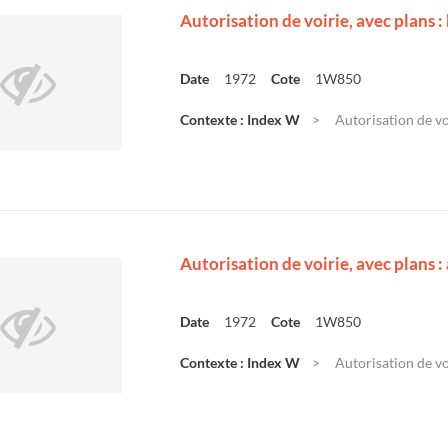
Autorisation de voirie, avec plans :
Date
1972
Cote
1W850
Contexte : Index W
Autorisation de voir
Autorisation de voirie, avec plans
Date
1972
Cote
1W850
Contexte : Index W
Autorisation de vo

### Problem description
Please transcribe each line above exactly, but leave the images out.

### Answer
Autorisation de voirie, avec plans :
Date
1972
Cote
1W850
Contexte : Index W
Autorisation de voir
Autorisation de voirie, avec plans
Date
1972
Cote
1W850
Contexte : Index W
Autorisation de vo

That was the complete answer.